--- Task to carry out ---
Your task is to copy the listing exactly. Drop any pictures from the copy.

--- Extracted entries ---
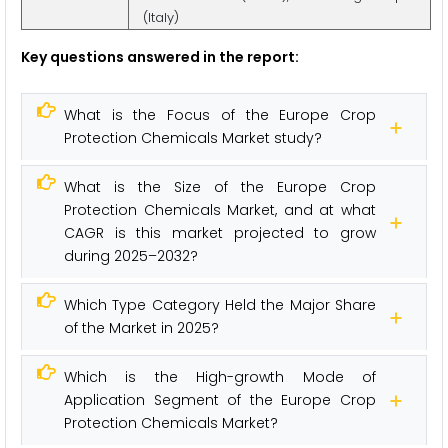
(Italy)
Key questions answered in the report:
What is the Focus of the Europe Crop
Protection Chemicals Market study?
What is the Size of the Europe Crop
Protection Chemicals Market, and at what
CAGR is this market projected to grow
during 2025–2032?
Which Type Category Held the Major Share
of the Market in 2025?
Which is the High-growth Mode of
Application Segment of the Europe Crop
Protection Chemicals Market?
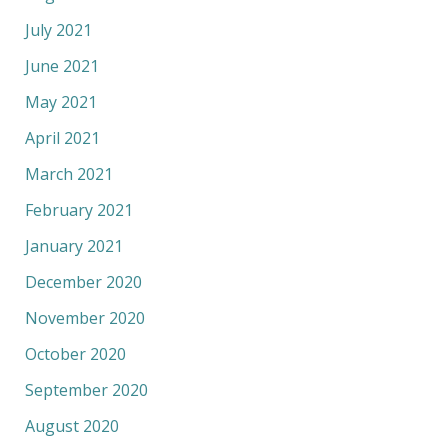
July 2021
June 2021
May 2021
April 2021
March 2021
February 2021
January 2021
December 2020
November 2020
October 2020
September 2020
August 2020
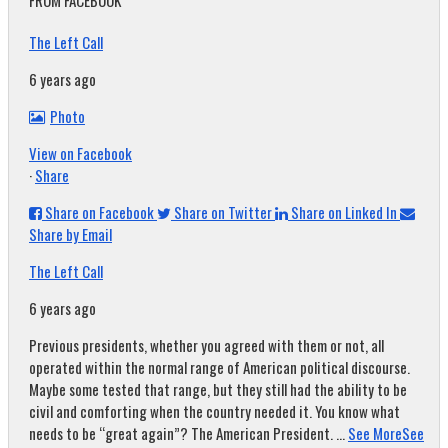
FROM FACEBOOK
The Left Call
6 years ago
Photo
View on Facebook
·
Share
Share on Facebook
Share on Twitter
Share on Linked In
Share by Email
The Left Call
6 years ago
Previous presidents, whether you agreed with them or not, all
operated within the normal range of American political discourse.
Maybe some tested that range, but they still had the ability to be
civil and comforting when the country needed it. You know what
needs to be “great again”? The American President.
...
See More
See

--- Result ---
(Italy)
Key questions answered in the report:
What is the Focus of the Europe Crop
Protection Chemicals Market study?
What is the Size of the Europe Crop
Protection Chemicals Market, and at what
CAGR is this market projected to grow
during 2025–2032?
Which Type Category Held the Major Share
of the Market in 2025?
Which is the High-growth Mode of
Application Segment of the Europe Crop
Protection Chemicals Market?
July 2021
June 2021
May 2021
April 2021
March 2021
February 2021
January 2021
December 2020
November 2020
October 2020
September 2020
August 2020
FROM FACEBOOK
The Left Call
6 years ago
Photo
View on Facebook
·
Share
Share on Facebook
Share on Twitter
Share on Linked In
Share by Email
The Left Call
6 years ago
Previous presidents, whether you agreed with them or not, all
operated within the normal range of American political discourse.
Maybe some tested that range, but they still had the ability to be
civil and comforting when the country needed it. You know what
needs to be “great again”? The American President.
...
See More
See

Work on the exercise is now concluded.